La alta concentración de hierro enturbia el agua, reduce la penetración de la luz y asfixia a las larvas de insectos, base alimentaria de especies como el salmón. Aunque los niveles actuales de metales en los tejidos comestibles de los peces no representan un riesgo directo para las personas, los cambios en el hábitat amenazan la subsistencia de comunidades indígenas que dependen del salmón chum y otras especies para su alimentación y cultura.

David Cooper, científico de la Universidad Estatal de Colorado, describió, en una nota previa publicada en Infobae, que los rápidos cambios en la morfología del terreno y la química del agua como realmente asombrosos.

Paddy Sullivan, ecólogo de la Universidad de Alaska, fue el primero en detectar en 2019 la persistencia del color y la turbidez en el río Salmon tras el deshielo, lo que motivó una investigación conjunta que confirmó la relación entre el deshielo del permafrost y la liberación de metales tóxicos.

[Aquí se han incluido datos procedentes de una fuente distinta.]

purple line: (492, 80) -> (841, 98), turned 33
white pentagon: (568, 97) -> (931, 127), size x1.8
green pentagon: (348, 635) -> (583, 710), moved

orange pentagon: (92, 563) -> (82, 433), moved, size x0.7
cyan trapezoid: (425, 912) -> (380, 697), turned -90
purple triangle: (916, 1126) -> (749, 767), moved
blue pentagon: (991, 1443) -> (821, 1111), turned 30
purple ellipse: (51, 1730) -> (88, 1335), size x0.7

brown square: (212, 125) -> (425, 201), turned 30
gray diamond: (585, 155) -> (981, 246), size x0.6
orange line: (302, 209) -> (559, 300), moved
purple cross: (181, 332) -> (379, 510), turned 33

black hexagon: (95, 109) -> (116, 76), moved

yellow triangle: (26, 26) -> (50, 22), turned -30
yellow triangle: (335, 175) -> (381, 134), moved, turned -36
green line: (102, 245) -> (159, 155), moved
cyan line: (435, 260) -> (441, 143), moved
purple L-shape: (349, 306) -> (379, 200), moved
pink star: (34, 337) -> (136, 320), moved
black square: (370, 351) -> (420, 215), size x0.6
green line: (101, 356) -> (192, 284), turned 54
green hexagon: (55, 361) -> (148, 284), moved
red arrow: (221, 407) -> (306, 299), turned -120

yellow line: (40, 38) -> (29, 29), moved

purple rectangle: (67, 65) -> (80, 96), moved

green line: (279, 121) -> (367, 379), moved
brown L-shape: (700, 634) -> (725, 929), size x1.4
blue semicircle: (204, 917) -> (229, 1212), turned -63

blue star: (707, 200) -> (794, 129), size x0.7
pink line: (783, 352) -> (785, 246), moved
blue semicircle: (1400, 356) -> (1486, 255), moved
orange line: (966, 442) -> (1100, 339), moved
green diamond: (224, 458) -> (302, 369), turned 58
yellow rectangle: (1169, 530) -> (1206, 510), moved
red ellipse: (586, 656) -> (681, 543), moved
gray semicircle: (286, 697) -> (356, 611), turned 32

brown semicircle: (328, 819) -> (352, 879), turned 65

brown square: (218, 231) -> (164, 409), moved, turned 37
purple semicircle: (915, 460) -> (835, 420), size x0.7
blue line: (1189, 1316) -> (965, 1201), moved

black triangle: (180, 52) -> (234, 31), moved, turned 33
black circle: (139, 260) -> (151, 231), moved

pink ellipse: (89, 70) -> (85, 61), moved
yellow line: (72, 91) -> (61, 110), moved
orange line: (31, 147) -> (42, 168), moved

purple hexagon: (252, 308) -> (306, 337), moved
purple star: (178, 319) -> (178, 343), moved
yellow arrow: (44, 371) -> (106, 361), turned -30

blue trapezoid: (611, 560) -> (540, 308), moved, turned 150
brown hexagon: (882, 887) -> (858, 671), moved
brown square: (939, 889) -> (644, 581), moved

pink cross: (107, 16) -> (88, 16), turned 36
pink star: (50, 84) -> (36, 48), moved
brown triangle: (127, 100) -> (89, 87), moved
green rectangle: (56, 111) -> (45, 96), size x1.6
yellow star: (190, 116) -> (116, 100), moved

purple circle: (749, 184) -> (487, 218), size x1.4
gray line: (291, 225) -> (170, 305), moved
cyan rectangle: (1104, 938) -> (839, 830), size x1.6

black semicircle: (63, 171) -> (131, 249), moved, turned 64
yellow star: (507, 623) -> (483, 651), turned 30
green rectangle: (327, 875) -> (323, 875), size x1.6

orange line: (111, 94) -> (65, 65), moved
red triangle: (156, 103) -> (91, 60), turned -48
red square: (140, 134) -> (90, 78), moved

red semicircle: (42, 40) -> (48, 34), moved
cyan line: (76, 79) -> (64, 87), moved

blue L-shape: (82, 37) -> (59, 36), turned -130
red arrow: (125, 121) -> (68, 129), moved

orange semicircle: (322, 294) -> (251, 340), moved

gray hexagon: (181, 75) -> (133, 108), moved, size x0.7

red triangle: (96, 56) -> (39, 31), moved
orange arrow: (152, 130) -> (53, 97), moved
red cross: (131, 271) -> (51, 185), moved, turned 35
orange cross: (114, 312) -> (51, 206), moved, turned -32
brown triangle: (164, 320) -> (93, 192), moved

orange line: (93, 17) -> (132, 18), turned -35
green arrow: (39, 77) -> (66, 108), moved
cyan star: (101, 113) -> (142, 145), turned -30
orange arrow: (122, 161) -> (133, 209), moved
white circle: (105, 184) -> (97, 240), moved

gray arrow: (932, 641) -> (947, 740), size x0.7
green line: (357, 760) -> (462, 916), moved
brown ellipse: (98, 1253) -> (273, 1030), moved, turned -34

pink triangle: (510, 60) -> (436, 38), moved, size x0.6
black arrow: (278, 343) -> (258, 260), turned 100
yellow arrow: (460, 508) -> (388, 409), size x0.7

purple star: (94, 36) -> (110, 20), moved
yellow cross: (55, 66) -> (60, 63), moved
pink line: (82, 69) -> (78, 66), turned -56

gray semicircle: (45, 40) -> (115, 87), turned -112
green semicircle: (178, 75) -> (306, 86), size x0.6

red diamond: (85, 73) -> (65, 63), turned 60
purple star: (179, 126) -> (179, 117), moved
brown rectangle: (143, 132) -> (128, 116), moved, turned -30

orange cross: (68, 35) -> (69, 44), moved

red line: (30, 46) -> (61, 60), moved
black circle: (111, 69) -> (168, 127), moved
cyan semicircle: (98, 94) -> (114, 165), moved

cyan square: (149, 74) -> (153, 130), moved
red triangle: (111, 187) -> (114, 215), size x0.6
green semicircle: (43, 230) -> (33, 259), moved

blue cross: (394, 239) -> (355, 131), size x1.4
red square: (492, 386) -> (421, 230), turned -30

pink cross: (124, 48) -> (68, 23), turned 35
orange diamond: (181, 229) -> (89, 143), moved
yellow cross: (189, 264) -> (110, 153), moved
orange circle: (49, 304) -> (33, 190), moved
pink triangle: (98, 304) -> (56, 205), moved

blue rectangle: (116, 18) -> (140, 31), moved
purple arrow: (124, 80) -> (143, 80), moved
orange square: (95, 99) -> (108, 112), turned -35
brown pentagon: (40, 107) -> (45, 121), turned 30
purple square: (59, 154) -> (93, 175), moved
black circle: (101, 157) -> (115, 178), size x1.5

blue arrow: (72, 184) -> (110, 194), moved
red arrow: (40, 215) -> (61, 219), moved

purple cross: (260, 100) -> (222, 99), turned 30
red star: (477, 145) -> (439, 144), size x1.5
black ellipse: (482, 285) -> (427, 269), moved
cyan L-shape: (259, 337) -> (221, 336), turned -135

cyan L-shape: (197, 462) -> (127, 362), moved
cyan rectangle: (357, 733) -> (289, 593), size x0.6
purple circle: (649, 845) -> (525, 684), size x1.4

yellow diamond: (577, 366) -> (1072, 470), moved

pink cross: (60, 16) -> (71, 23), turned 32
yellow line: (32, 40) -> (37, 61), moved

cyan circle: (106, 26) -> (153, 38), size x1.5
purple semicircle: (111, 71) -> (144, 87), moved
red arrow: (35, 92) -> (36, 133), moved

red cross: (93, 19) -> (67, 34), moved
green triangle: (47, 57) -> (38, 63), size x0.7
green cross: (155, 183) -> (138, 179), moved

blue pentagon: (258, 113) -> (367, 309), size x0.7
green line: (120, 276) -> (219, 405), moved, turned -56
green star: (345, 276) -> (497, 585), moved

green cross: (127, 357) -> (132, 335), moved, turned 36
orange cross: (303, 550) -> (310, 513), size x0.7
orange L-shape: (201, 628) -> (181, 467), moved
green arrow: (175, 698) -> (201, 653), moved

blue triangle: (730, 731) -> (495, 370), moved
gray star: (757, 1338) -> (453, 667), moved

El fenómeno afecta la calidadEl fenómeno afecta la calidad del agua y amenaza la subsistencia de especies y pueblos indígenas en regiones frías (Imagen Ilustrativa Infobae)

El fenómeno no se limita a un solo río ni a una región. Tim Lyons había señalado una nota de Infobae que esto sucede en todo el Ártico: donde exista el tipo adecuado de roca y permafrost descongelado, este proceso puede desarrollarse.

A diferencia de la contaminación minera, que puede controlarse con barreras, las cuencas hidrográficas remotas del Ártico presentan cientos de fuentes potenciales de contaminación y carecen de infraestructura para su control. La única forma de revertir el proceso sería la recuperación del permafrost, algo improbable mientras persista el calentamiento global.

Las investigaciones de Umeå University y los reportes de Infobae coinciden en que el proceso es prácticamente irreversible bajo las condiciones actuales. El avance del cambio climático y la intensificación de los ciclos de congelación y deshielo auguran una expansión del fenómeno, con consecuencias imprevisibles para los ecosistemas y las comunidades humanas.

Así, la transformación de los ríos en regiones frías se consolida como una de las señales más visibles y preocupantes del impacto del calentamiento global, un proceso que, una vez iniciado, no admite marcha atrás.